[Dataset Boundary: Start]

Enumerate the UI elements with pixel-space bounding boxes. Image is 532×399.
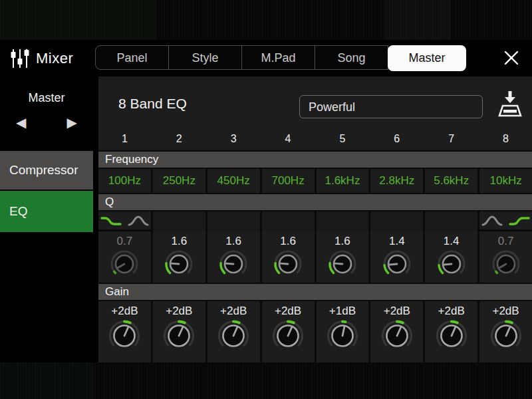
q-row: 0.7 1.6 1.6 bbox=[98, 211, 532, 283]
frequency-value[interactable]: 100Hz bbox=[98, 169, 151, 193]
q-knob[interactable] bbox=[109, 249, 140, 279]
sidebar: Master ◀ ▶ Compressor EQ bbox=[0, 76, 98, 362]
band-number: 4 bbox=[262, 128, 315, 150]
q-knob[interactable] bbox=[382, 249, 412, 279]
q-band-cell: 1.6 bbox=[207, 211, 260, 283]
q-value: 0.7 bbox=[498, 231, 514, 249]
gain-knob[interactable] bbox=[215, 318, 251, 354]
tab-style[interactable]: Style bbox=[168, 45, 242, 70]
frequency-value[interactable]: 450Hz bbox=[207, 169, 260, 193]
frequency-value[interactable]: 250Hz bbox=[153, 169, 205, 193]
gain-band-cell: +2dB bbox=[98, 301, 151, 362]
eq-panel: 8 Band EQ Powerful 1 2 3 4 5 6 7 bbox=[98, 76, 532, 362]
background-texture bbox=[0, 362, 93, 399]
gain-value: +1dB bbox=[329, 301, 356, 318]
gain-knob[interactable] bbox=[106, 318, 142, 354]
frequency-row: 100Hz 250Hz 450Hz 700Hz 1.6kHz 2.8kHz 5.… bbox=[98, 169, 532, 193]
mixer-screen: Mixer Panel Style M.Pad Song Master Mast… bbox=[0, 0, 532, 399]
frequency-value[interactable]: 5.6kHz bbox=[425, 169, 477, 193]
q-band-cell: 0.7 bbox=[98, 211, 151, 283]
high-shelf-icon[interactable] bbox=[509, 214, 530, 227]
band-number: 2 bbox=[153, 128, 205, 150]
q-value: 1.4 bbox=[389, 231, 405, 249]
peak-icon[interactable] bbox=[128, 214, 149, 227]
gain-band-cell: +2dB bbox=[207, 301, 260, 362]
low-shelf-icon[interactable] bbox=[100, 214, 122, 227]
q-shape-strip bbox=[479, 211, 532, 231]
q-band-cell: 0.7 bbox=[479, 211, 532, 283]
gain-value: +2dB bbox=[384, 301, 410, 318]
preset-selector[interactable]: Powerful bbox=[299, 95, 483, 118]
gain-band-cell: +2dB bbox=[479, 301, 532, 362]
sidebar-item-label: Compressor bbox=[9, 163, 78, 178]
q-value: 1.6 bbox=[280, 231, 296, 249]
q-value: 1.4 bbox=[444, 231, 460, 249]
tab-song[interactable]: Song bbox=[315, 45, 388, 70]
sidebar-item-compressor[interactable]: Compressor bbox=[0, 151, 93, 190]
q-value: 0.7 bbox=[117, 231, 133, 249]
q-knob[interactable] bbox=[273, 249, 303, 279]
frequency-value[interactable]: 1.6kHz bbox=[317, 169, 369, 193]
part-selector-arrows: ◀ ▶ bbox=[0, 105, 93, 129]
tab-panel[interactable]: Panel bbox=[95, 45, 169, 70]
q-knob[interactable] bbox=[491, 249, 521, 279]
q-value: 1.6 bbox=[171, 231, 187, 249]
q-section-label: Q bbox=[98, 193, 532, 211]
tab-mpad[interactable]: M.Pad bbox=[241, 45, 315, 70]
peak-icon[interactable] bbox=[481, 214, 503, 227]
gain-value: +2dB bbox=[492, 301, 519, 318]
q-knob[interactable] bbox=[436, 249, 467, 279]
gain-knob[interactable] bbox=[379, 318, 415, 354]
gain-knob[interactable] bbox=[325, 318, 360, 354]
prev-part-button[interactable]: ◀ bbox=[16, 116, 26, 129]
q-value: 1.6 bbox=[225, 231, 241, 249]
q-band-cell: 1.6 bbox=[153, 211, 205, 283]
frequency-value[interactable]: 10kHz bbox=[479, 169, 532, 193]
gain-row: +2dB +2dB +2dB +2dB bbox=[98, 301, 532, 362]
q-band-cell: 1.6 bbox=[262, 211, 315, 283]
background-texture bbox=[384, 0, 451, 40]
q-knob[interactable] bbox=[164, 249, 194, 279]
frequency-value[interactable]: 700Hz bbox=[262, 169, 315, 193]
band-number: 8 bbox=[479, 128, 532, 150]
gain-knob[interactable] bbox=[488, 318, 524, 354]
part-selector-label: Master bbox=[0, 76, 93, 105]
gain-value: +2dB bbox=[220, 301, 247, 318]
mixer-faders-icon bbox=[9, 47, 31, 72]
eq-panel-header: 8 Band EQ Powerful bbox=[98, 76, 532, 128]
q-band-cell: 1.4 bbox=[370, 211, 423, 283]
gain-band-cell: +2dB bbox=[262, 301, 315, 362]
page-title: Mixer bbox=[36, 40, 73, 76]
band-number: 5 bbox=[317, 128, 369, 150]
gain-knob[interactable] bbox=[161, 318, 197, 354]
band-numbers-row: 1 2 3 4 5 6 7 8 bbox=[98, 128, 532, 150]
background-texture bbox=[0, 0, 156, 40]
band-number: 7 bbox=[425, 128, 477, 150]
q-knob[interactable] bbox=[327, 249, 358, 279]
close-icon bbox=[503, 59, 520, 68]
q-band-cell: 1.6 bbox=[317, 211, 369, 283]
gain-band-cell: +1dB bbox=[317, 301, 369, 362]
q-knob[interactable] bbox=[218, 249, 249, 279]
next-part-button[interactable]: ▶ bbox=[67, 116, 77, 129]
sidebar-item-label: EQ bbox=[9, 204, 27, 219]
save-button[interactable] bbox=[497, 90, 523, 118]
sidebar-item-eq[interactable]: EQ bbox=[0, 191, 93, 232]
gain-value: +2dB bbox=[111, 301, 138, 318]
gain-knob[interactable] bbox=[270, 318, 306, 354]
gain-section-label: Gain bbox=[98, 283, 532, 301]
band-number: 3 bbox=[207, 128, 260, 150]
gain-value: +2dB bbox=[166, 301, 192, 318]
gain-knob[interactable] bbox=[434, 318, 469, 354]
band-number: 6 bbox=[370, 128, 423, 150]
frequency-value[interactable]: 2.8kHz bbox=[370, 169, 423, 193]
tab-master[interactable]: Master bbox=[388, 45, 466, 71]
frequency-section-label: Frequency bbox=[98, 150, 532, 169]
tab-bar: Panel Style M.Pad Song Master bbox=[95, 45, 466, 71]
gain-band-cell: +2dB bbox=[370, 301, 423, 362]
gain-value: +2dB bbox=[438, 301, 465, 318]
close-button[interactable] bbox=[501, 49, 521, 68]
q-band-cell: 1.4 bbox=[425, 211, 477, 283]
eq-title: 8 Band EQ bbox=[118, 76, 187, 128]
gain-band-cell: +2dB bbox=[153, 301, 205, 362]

[Dataset Boundary: End]

What to produce
Leaving the pictures aside, transcribe the entire listing exactly.

Answer section
Enumerate the UI elements with pixel-space bounding boxes. Image is 532×399.
q-row: 0.7 1.6 1.6 bbox=[98, 211, 532, 283]
frequency-value[interactable]: 100Hz bbox=[98, 169, 151, 193]
q-knob[interactable] bbox=[109, 249, 140, 279]
sidebar: Master ◀ ▶ Compressor EQ bbox=[0, 76, 98, 362]
band-number: 4 bbox=[262, 128, 315, 150]
q-knob[interactable] bbox=[382, 249, 412, 279]
q-band-cell: 1.6 bbox=[207, 211, 260, 283]
q-value: 0.7 bbox=[498, 231, 514, 249]
gain-knob[interactable] bbox=[215, 318, 251, 354]
tab-style[interactable]: Style bbox=[168, 45, 242, 70]
frequency-value[interactable]: 450Hz bbox=[207, 169, 260, 193]
frequency-value[interactable]: 250Hz bbox=[153, 169, 205, 193]
gain-band-cell: +2dB bbox=[98, 301, 151, 362]
eq-panel: 8 Band EQ Powerful 1 2 3 4 5 6 7 bbox=[98, 76, 532, 362]
background-texture bbox=[0, 362, 93, 399]
gain-value: +1dB bbox=[329, 301, 356, 318]
gain-knob[interactable] bbox=[106, 318, 142, 354]
frequency-row: 100Hz 250Hz 450Hz 700Hz 1.6kHz 2.8kHz 5.… bbox=[98, 169, 532, 193]
mixer-screen: Mixer Panel Style M.Pad Song Master Mast… bbox=[0, 0, 532, 399]
frequency-value[interactable]: 5.6kHz bbox=[425, 169, 477, 193]
q-band-cell: 0.7 bbox=[98, 211, 151, 283]
high-shelf-icon[interactable] bbox=[509, 214, 530, 227]
band-number: 2 bbox=[153, 128, 205, 150]
q-value: 1.4 bbox=[389, 231, 405, 249]
peak-icon[interactable] bbox=[128, 214, 149, 227]
gain-band-cell: +2dB bbox=[207, 301, 260, 362]
low-shelf-icon[interactable] bbox=[100, 214, 122, 227]
q-shape-strip bbox=[479, 211, 532, 231]
q-band-cell: 0.7 bbox=[479, 211, 532, 283]
gain-value: +2dB bbox=[384, 301, 410, 318]
preset-selector[interactable]: Powerful bbox=[299, 95, 483, 118]
gain-band-cell: +2dB bbox=[479, 301, 532, 362]
sidebar-item-label: Compressor bbox=[9, 163, 78, 178]
q-value: 1.6 bbox=[280, 231, 296, 249]
q-value: 1.4 bbox=[444, 231, 460, 249]
tab-song[interactable]: Song bbox=[315, 45, 388, 70]
sidebar-item-compressor[interactable]: Compressor bbox=[0, 151, 93, 190]
q-value: 0.7 bbox=[117, 231, 133, 249]
q-knob[interactable] bbox=[273, 249, 303, 279]
frequency-value[interactable]: 1.6kHz bbox=[317, 169, 369, 193]
part-selector-arrows: ◀ ▶ bbox=[0, 105, 93, 129]
tab-panel[interactable]: Panel bbox=[95, 45, 169, 70]
q-knob[interactable] bbox=[491, 249, 521, 279]
q-value: 1.6 bbox=[171, 231, 187, 249]
q-section-label: Q bbox=[98, 193, 532, 211]
tab-mpad[interactable]: M.Pad bbox=[241, 45, 315, 70]
peak-icon[interactable] bbox=[481, 214, 503, 227]
gain-value: +2dB bbox=[492, 301, 519, 318]
q-knob[interactable] bbox=[436, 249, 467, 279]
gain-knob[interactable] bbox=[379, 318, 415, 354]
gain-knob[interactable] bbox=[325, 318, 360, 354]
prev-part-button[interactable]: ◀ bbox=[16, 116, 26, 129]
q-value: 1.6 bbox=[225, 231, 241, 249]
q-band-cell: 1.6 bbox=[153, 211, 205, 283]
frequency-value[interactable]: 10kHz bbox=[479, 169, 532, 193]
gain-row: +2dB +2dB +2dB +2dB bbox=[98, 301, 532, 362]
q-band-cell: 1.6 bbox=[262, 211, 315, 283]
background-texture bbox=[384, 0, 451, 40]
q-knob[interactable] bbox=[164, 249, 194, 279]
frequency-value[interactable]: 700Hz bbox=[262, 169, 315, 193]
band-number: 8 bbox=[479, 128, 532, 150]
gain-knob[interactable] bbox=[488, 318, 524, 354]
part-selector-label: Master bbox=[0, 76, 93, 105]
gain-value: +2dB bbox=[220, 301, 247, 318]
mixer-faders-icon bbox=[9, 47, 31, 72]
eq-panel-header: 8 Band EQ Powerful bbox=[98, 76, 532, 128]
q-band-cell: 1.4 bbox=[370, 211, 423, 283]
gain-band-cell: +2dB bbox=[262, 301, 315, 362]
page-title: Mixer bbox=[36, 40, 73, 76]
band-number: 5 bbox=[317, 128, 369, 150]
gain-knob[interactable] bbox=[161, 318, 197, 354]
band-numbers-row: 1 2 3 4 5 6 7 8 bbox=[98, 128, 532, 150]
background-texture bbox=[0, 0, 156, 40]
band-number: 7 bbox=[425, 128, 477, 150]
q-knob[interactable] bbox=[327, 249, 358, 279]
close-icon bbox=[503, 59, 520, 68]
q-band-cell: 1.6 bbox=[317, 211, 369, 283]
gain-band-cell: +1dB bbox=[317, 301, 369, 362]
q-knob[interactable] bbox=[218, 249, 249, 279]
next-part-button[interactable]: ▶ bbox=[67, 116, 77, 129]
sidebar-item-label: EQ bbox=[9, 204, 27, 219]
save-button[interactable] bbox=[497, 90, 523, 118]
sidebar-item-eq[interactable]: EQ bbox=[0, 191, 93, 232]
gain-value: +2dB bbox=[111, 301, 138, 318]
gain-knob[interactable] bbox=[270, 318, 306, 354]
gain-section-label: Gain bbox=[98, 283, 532, 301]
band-number: 3 bbox=[207, 128, 260, 150]
gain-value: +2dB bbox=[166, 301, 192, 318]
gain-knob[interactable] bbox=[434, 318, 469, 354]
band-number: 6 bbox=[370, 128, 423, 150]
frequency-value[interactable]: 2.8kHz bbox=[370, 169, 423, 193]
tab-master[interactable]: Master bbox=[388, 45, 466, 71]
frequency-section-label: Frequency bbox=[98, 150, 532, 169]
tab-bar: Panel Style M.Pad Song Master bbox=[95, 45, 466, 71]
gain-band-cell: +2dB bbox=[370, 301, 423, 362]
gain-value: +2dB bbox=[438, 301, 465, 318]
close-button[interactable] bbox=[501, 49, 521, 68]
q-band-cell: 1.4 bbox=[425, 211, 477, 283]
eq-title: 8 Band EQ bbox=[118, 76, 187, 128]
gain-band-cell: +2dB bbox=[153, 301, 205, 362]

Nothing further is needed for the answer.